Feast of Mary Mother of God

Fr. Paul Patrick, O.M.I.

Posted: December 31, 2020

1.0 Solemnity of Mary Mother of God

Today in the Catholic Church we celebrate the Solemnity of Mary, Mother of God while at the same time around the world, we celebrate New Year’s Day. The title “Mother of God” is a translation of the Greek word Theotokos which literally means “the Bearer of God” Thus, today we are reminded of the role which Mary, the Mother of God, played in our salvation.

The reason why we venerate Mary as Mother of God is precisely because by her co-operation with God’s plan for her, she brought salvation to the entire world in the form of Jesus Christ. Mary remains an excellent model for us in our daily struggle to give our ‘yes’ to God and follow His plan for us in our own personal lives.
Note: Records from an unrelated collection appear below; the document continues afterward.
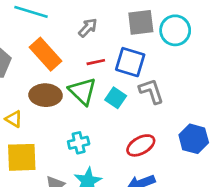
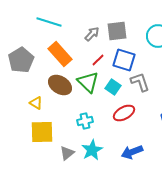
gray square: (141, 22) -> (117, 31), moved
red line: (96, 62) -> (98, 60), turned -32
brown ellipse: (46, 95) -> (60, 85), turned 30
red ellipse: (141, 145) -> (124, 113), moved

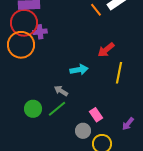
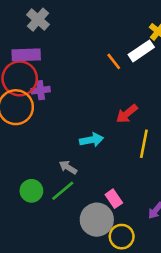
gray circle: (83, 131) -> (97, 220), size x1.6

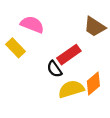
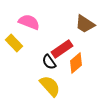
orange diamond: (93, 84) -> (76, 63), moved
yellow semicircle: (71, 89) -> (50, 86), moved, turned 65

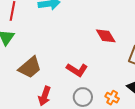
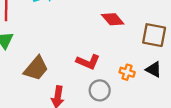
orange cross: (112, 98) -> (127, 72), moved

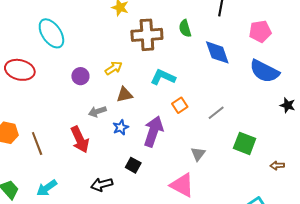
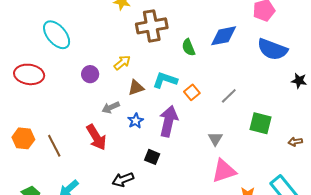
green semicircle: (185, 28) -> (188, 47), moved
blue diamond: (217, 52) -> (224, 36), turned -76
cyan L-shape: (163, 77) -> (165, 80), moved
pink triangle: (182, 185) -> (224, 171), moved, turned -40

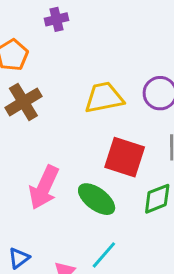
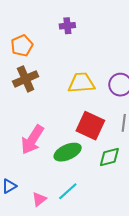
purple cross: (57, 19) -> (67, 26), moved
green ellipse: (97, 199) -> (68, 152), turned -68

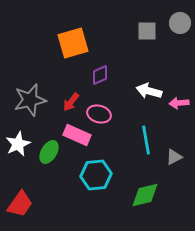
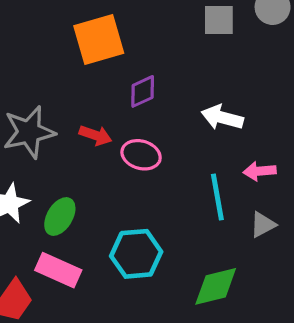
red arrow: (71, 102) -> (96, 135), turned -108
pink arrow: (179, 103) -> (260, 171), moved
pink rectangle: (77, 135) -> (58, 270), moved

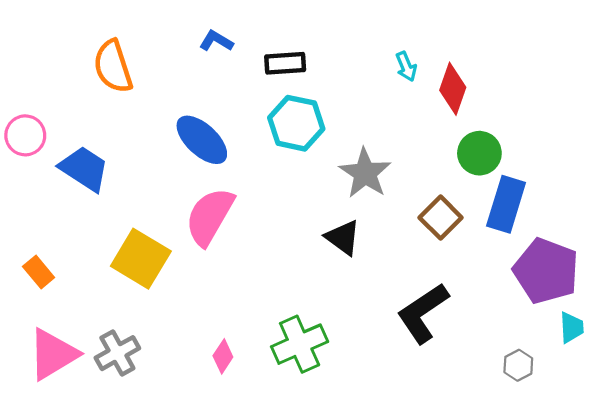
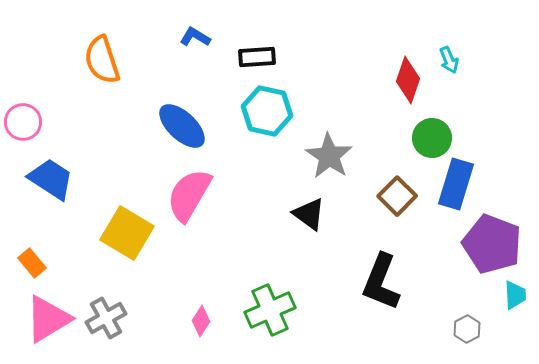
cyan arrow: (406, 67) -> (449, 60), moved
blue trapezoid: (84, 169) -> (51, 179), moved
orange rectangle: (39, 272) -> (32, 263), moved
black L-shape: (423, 313) -> (381, 282), turned -34

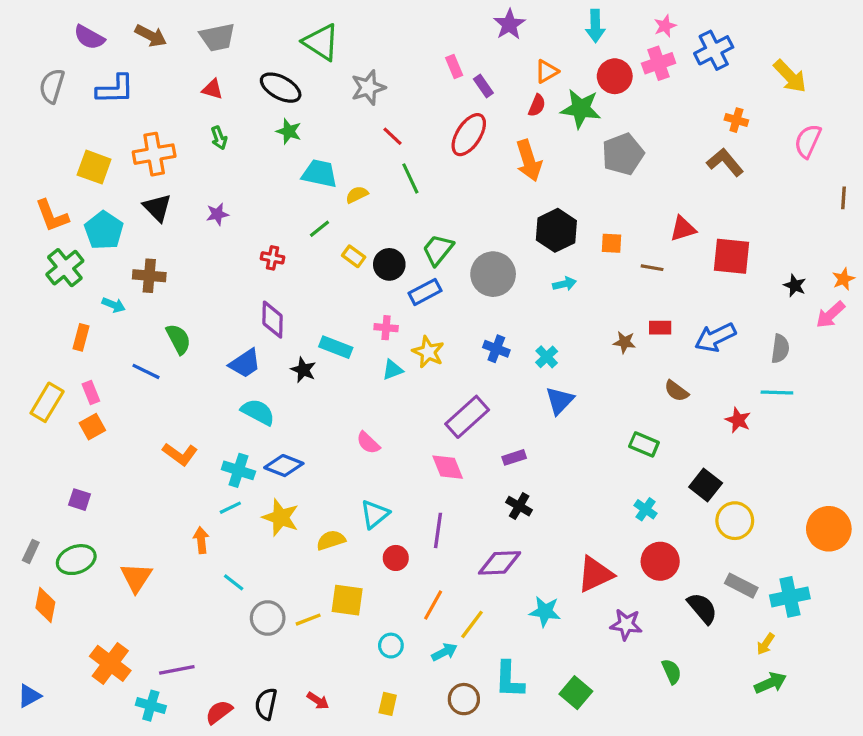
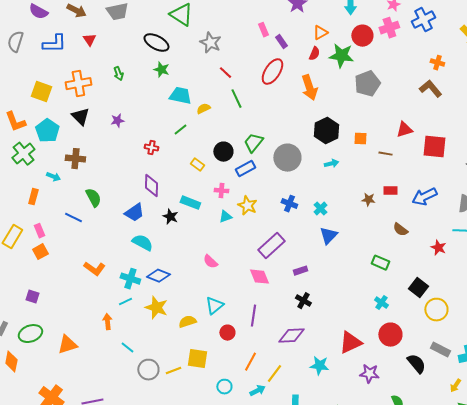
gray star: (368, 88) -> (210, 43), turned -30
red triangle: (212, 89) -> (89, 40), moved, turned 40
yellow rectangle: (354, 256) -> (197, 165), moved
orange triangle: (136, 577) -> (67, 345), turned 40

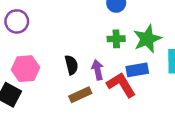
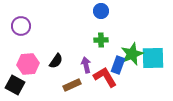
green star: (147, 39) -> (132, 54), moved
black semicircle: (71, 65) -> (56, 61), moved, turned 49
blue rectangle: (137, 70) -> (118, 65), turned -60

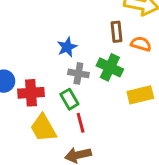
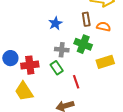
blue star: (67, 47) -> (55, 23), moved
red line: (81, 123) -> (76, 82), moved
yellow trapezoid: (43, 128) -> (24, 91), moved

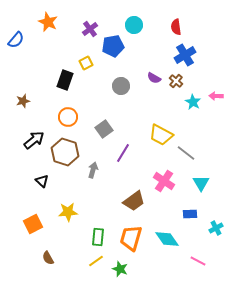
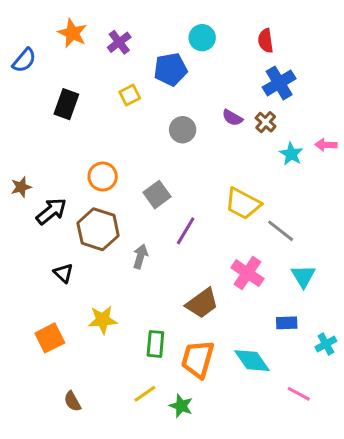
purple cross: (90, 29) -> (119, 42), moved
black rectangle: (65, 80) -> (66, 104), moved
brown star: (23, 101) -> (21, 187), moved
green rectangle: (98, 237) -> (155, 344), moved
brown semicircle: (48, 258) -> (72, 401), moved

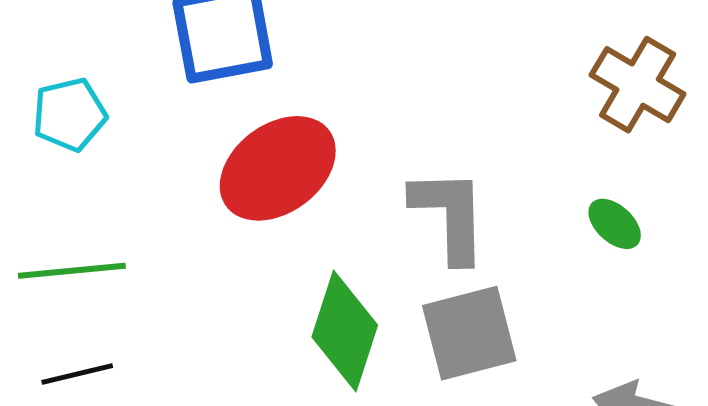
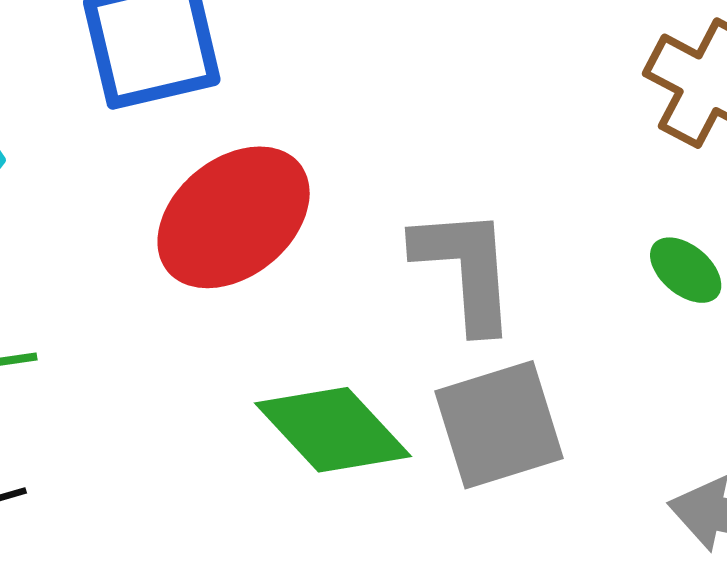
green diamond: (345, 331) -> (333, 430), turned -58

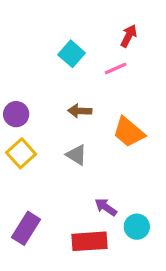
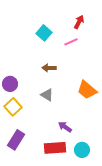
purple circle: (16, 114) -> (10, 84), moved
orange trapezoid: (129, 132) -> (87, 90), moved
yellow square: (21, 153) -> (13, 107), moved
cyan circle: (137, 227) -> (82, 150), moved

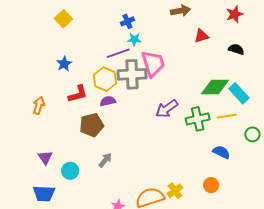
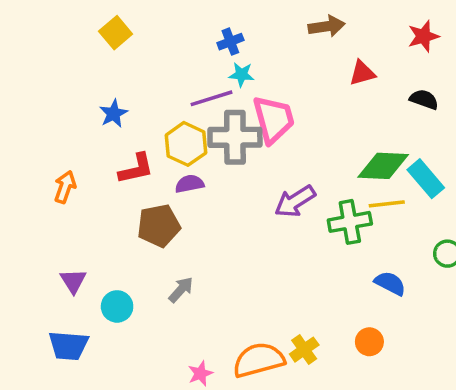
yellow line: (227, 116) -> (387, 204), moved

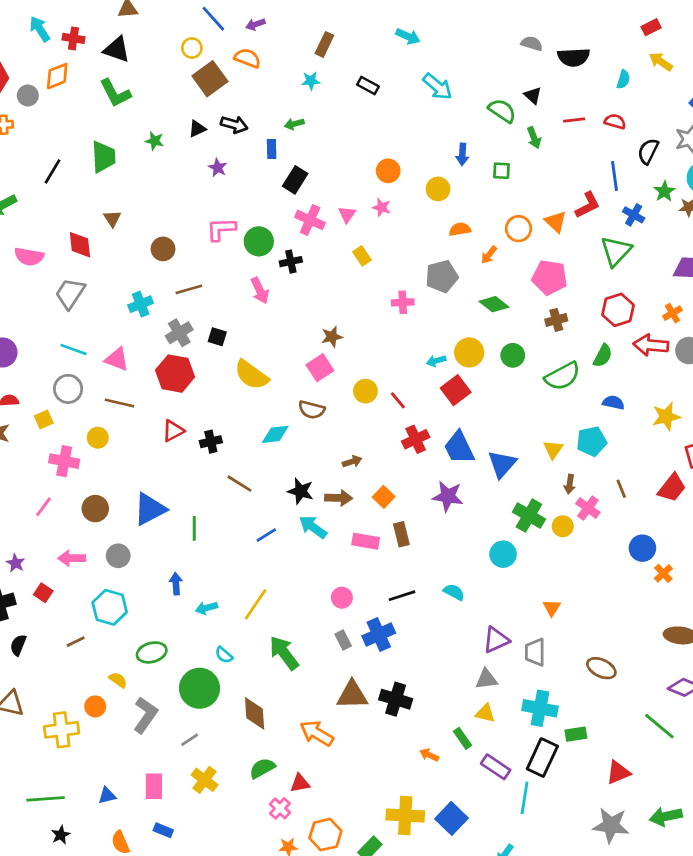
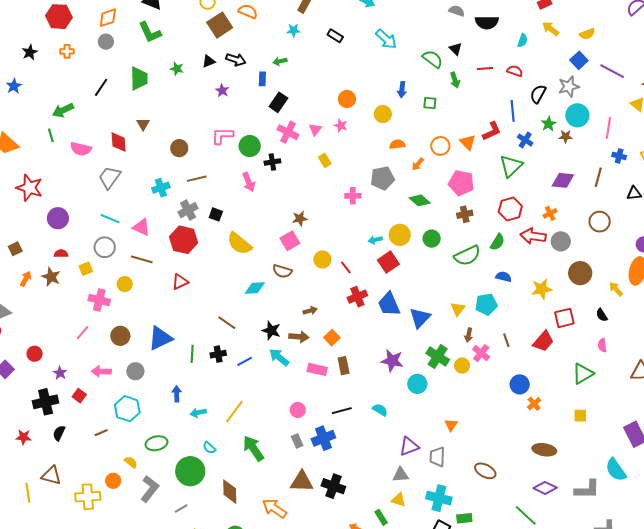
gray circle: (28, 95) -> (106, 42), moved
black cross: (211, 442) -> (218, 354), moved
purple star: (448, 496) -> (392, 361), moved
When we think about the life of a great person who has passed on, oftentimes we use this phrase to describe them: “That person’s life was a blessing to others” Mary, Mother of God’s life was indeed – a blessing to others.

2.0 First Reading and a Blessing

In the First Reading (Numbers 6:22-27) we hear a beautiful blessing which the Lord gives to His people through Moses. This ancient Jewish blessing is generally referred to as the Priestly blessing and consists of 3 parts. “The LORD bless you and keep you. (1) The LORD make his face to shine upon you and be gracious to you. (2) The LORD lift up his countenance upon you and give you peace. (3) (cf. Numbers 6:24)

The first part contains a word in Hebrew “Yeesh’merecha” translated as “keep you” but also has many meanings including “guard” “save” and “protect” The second and third parts contain an idiom in Hebrew “‘The LORD make His face to shine upon you/lift up His countenance upon you” which means that a person will benefit from God’s goodness to them. The blessing ends with a wish for peace.

3.0 Being a Blessing for Others

Blessings should be understood in this two-fold way: God fills us with his graces so that, like Mary, Mother of God, we in turn go out and make a difference – or be a blessing – in the lives of others. Blessings are not mere pious images to comfort us, but they are actual moments where God fills us with His graces, and in return, God expects that we spread that blessing among everyone we meet in our lives, both those we love, and those we dislike (cf Matthew 5:43-44)

Let 2021 be a year in which, having received the blessing of God, we cast aside bitterness, anger, disillusion, hatred, division, and in its place substitute the blessing, peace and love of God.

“May the Lord bless you and keep you. May the Lord let his face shine on you and be gracious to you. May the Lord uncover his face to you and bring you peace.” (Numbers 6:24-26)

Happy New Year and Solemnity of Mary, Mother of God!